§ Work request
Filter the data for lines with the word "yahoo", then copy every line so identified.

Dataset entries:

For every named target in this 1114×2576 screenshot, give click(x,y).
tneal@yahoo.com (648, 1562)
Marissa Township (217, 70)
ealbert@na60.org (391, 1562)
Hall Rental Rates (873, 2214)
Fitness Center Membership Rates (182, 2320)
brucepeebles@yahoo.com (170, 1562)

...

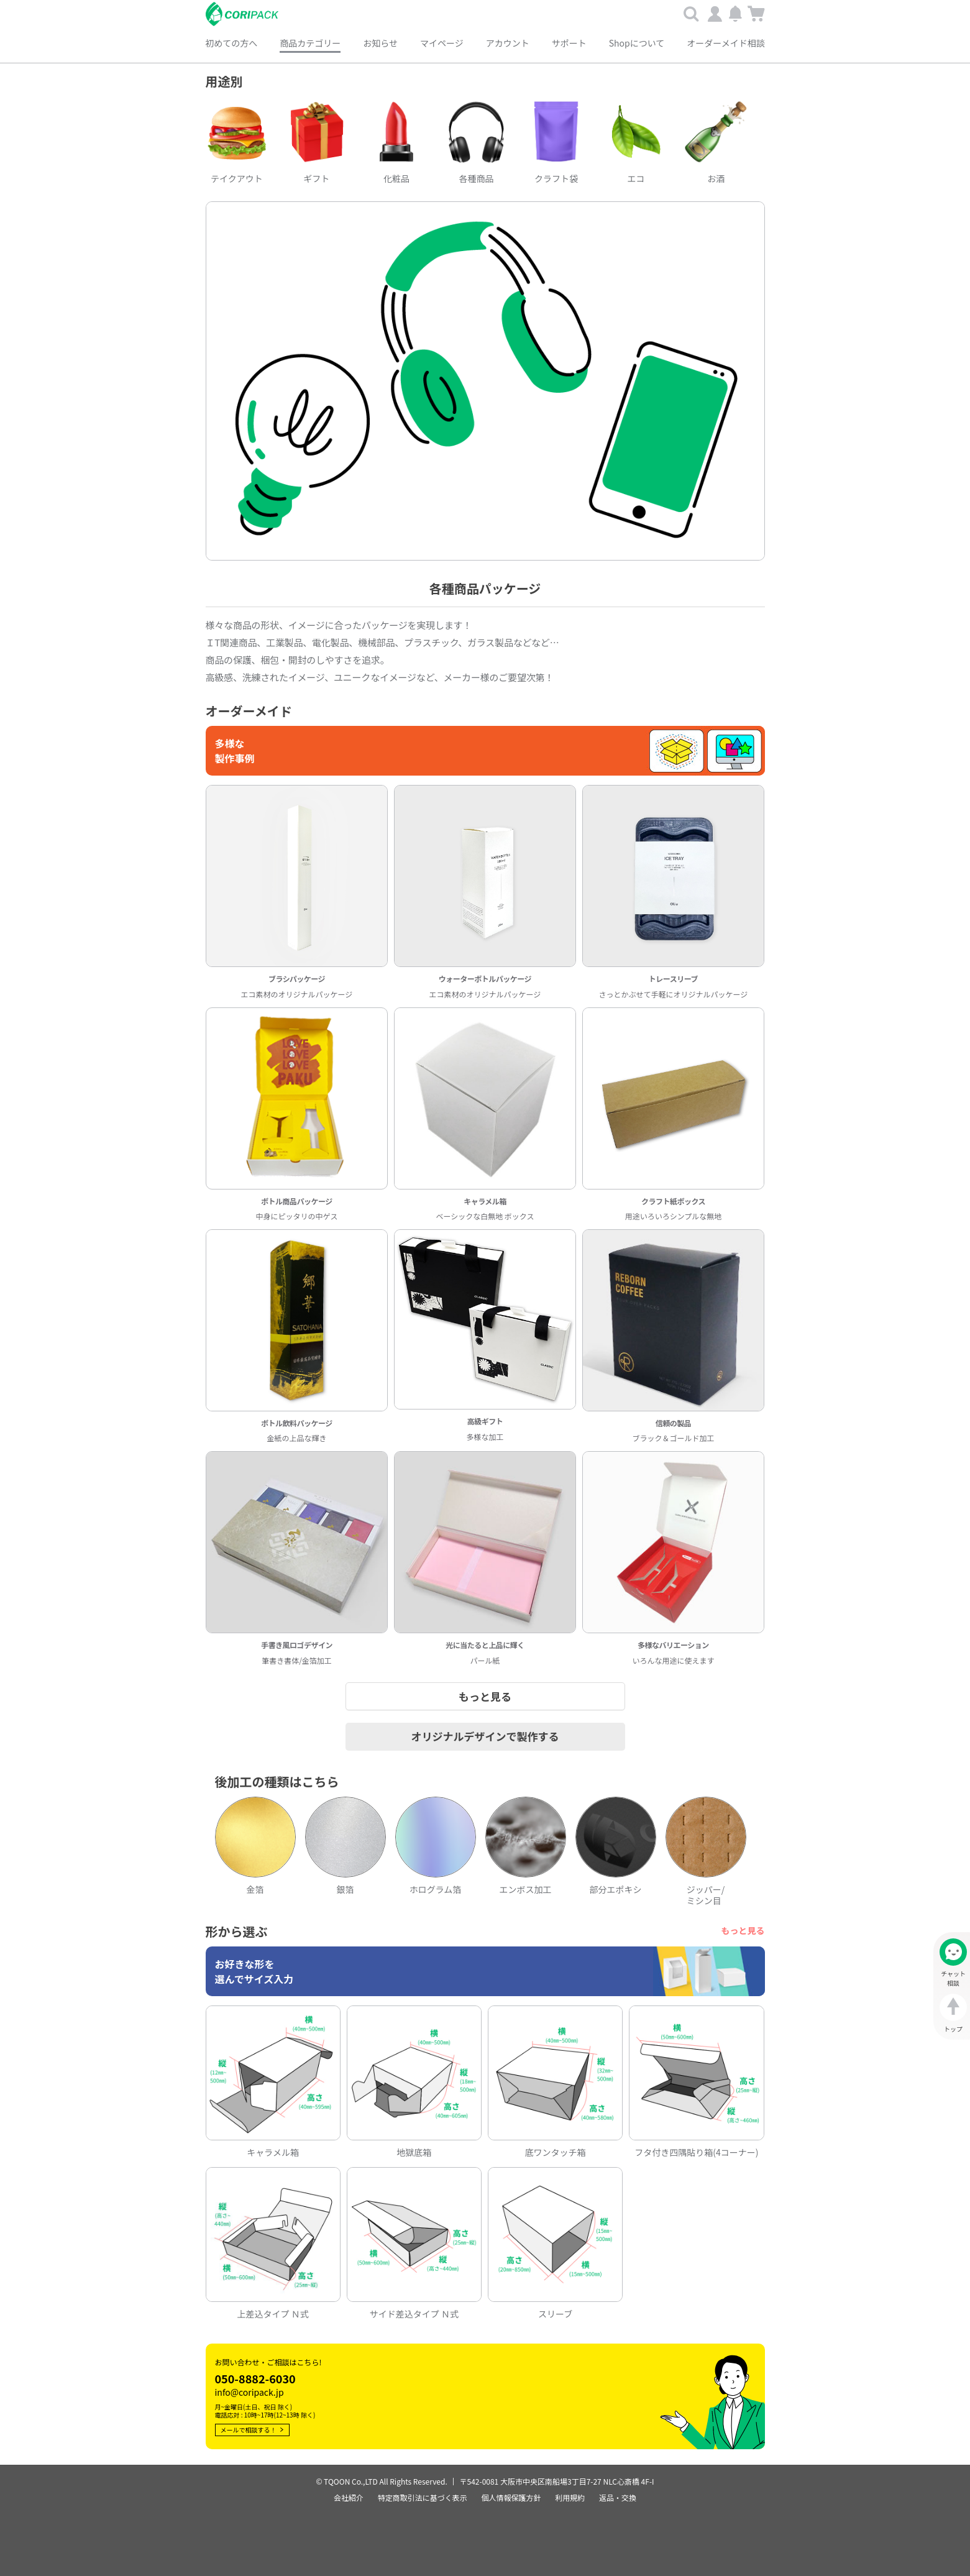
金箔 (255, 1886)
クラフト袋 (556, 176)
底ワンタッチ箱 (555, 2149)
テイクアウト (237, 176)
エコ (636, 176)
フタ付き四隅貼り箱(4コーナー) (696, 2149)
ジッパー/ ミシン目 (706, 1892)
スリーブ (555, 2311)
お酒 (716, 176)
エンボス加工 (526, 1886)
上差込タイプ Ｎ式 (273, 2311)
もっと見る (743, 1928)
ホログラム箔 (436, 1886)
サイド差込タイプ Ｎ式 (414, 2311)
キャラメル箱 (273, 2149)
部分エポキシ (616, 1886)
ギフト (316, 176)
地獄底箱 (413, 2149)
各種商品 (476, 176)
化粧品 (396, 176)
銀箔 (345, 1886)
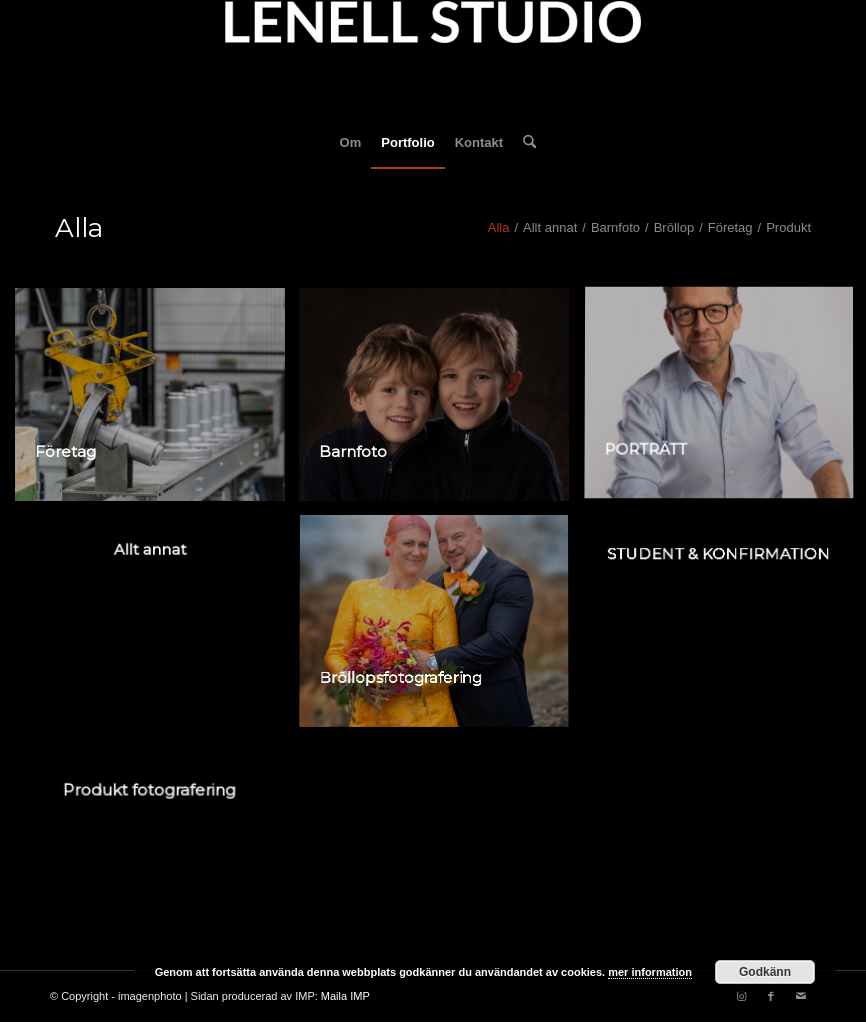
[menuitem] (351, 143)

§ Answer section
tneal@yahoo.com (648, 1562)
brucepeebles@yahoo.com (170, 1562)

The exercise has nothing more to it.